A Nation at Risk began as a commissioned report to define problems in America’s schools. It became known more for the longstanding political debates that developed. But did this single report produce the ocean of reforms that now threaten to destroy our public schools? Was it the report that forced us to set our course on national standards and testing? Or did a few choice words, and powerful people, set us drifting on the ocean of reforms that are now eroding the educational foundation of America?
“The educational foundations of our society are presently being eroded by a rising tide of mediocrity that threatens our very future as a Nation and a people.”
Like or loathe them, those words from A Nation at Risk live on in education reform infamy.
As President Reagan explained, he and his Secretary of Education T. H. Bell “agreed that it was imperative to assemble a panel of America’s leading educators, an assembly of such eminence that the Nation would listen to its findings.” So when the nation did listen, it was Ronald Reagan, not the experts, we heard say, “…our educational system is in the grip of a crisis caused by low standards…” The words grabbed and held the nation’s schools hostage.
The New York Times reported that we were…
“being threatened by lax standards and misguided priorities in the schools” and that “the commission said low educational standards constitute a serious problem.”
If members of the National Commission on Excellence in Education did speak those words in 1983, they did not choose to write them in the official report!
What the report really said about high school and college standards was this:
“We should expect schools to have genuinely high standards rather than minimum ones, and parents to support and encourage their children to make the most of their talents and abilities.”…
“…we find that for too many people education means doing the minimum work necessary for the moment, then coasting through life on what may have been learned in its first quarter. But this should not surprise us because we tend to express our educational standards and expectations largely in terms of ‘minimum requirements.’” …
“In some colleges maintaining enrollment is of greater day-to-day concern than maintaining rigorous academic standards.”
And their advice for setting standards for high schools and higher education:
“We recommend that schools, colleges, and universities adopt more rigorous and measurable standards, and higher expectations, for academic performance and student conduct, and that 4-year colleges and universities raise their requirements for admission. This will help students do their best educationally with challenging materials in an environment that supports learning and authentic accomplishment.”
In addition,
“Persons preparing to teach should be required to meet high educational standards, to demonstrate an aptitude for teaching, and to demonstrate competence in an academic discipline.
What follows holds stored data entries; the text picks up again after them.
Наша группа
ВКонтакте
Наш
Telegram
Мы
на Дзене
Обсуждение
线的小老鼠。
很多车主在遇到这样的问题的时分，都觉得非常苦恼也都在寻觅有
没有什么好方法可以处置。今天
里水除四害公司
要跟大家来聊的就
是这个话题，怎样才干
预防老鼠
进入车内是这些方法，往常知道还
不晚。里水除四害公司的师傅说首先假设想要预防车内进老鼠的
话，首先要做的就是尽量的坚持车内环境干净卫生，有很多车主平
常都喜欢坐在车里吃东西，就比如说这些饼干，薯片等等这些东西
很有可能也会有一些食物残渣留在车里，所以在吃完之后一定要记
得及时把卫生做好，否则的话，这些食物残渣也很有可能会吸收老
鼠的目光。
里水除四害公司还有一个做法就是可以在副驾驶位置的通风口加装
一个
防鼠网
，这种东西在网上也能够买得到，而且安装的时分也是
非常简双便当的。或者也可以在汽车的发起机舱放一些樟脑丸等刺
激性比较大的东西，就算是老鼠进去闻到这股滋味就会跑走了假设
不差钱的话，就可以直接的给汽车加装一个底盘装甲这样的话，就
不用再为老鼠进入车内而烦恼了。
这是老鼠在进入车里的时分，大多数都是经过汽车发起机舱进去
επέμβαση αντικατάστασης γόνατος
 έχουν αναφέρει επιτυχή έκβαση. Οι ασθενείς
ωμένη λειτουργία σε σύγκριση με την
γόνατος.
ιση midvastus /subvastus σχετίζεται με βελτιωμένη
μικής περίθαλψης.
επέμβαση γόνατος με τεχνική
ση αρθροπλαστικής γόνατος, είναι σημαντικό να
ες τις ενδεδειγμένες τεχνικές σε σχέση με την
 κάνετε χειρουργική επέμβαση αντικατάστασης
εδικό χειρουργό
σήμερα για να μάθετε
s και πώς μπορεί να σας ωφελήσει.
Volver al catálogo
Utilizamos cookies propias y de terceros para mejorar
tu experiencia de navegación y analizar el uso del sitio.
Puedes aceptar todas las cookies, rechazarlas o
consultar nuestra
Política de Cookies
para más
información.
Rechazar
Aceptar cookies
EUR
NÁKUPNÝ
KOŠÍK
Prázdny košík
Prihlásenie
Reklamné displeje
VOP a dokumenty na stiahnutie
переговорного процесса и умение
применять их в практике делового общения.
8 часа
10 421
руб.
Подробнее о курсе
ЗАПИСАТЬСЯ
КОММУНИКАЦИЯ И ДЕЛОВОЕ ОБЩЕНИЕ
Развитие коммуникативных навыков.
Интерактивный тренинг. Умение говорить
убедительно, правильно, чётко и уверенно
Colleges and universities offering teacher preparation programs should be judged by how well their graduates meet these criteria.”
What A Nation at Risk Did NOT Say
You can read, reread, and word search the document and you will not find a recommendation that we set K through 12 academic standards at a level that all students will meet. Instead, we were urged to NOT see standards as the goal but instead set the expectation for students that they will do their personal best to push themselves to the limit of their talents and continue through life as life-long learners.
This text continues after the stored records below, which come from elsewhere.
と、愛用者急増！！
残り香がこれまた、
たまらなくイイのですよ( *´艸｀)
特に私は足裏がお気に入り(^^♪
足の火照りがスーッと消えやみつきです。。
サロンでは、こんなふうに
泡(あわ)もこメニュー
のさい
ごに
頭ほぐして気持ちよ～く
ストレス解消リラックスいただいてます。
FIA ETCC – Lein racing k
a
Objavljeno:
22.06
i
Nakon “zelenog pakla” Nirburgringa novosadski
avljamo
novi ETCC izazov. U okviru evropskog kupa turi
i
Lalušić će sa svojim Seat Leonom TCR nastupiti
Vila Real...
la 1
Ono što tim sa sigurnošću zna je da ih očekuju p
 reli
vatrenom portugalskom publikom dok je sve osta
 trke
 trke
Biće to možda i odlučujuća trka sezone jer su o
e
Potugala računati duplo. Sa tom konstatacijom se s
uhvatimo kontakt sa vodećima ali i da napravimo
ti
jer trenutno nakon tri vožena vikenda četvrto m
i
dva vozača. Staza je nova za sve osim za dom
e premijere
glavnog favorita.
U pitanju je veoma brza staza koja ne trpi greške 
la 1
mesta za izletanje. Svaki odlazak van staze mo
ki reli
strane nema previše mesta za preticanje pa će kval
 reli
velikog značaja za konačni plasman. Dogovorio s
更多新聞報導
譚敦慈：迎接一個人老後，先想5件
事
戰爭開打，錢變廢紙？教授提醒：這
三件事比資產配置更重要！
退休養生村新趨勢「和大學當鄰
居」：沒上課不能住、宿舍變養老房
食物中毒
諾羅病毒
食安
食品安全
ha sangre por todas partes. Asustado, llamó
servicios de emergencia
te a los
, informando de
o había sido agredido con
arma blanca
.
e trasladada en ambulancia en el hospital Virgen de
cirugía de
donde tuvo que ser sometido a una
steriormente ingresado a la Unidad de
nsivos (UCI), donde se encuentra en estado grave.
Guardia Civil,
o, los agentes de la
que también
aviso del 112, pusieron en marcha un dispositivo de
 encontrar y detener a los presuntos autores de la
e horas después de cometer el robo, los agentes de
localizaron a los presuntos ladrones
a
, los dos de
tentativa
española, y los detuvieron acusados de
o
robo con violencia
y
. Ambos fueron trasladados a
In A Nation at Risk, you will NOT find “standards” being held up as either the silver bullet nor the major problem despite what foes and fans alike —and the public—have been led to believe.
Look closely at the actual recommendations for standardized testing.
The commission wrote:
“Four-year colleges and universities should raise their admissions requirements and advise all potential applicants of the standards for admission in terms of specific courses required, performance in these areas, and levels of achievement on standardized achievement tests in each of the five Basics and, where applicable, foreign languages.
Standardized tests of achievement (not to be confused with aptitude tests) should be administered at major transition points from one level of schooling to another and particularly from high school to college or work. The purposes of these tests would be to: (a) certify the student’s credentials; (b) identify the need for remedial intervention; and (c) identify the opportunity for advanced or accelerated work. The tests should be administered as part of a nationwide (but not Federal) system of State and local standardized tests. This system should include other diagnostic procedures that assist teachers and students to evaluate student progress.”
This one recommendation — that standardized tests of achievement be administered only at major transition points — should have replaced the yearly testing mandated in No Child Left Behind (NCLB). But yearly standardized testing remained in NCLB’s replacement, the Every Student Succeeds Act (ESSA). Thus, accountability based on testing remains a senseless detriment to educational progress.
The Truth
It was never A Nation at Risk that led the standards, testing, and accountability movement. As Valerie Strauss recalled, it was “Reagan’s second education secretary, William (Bill) Bennett, [who] continued to pursue a policy that focused on standardized testing.”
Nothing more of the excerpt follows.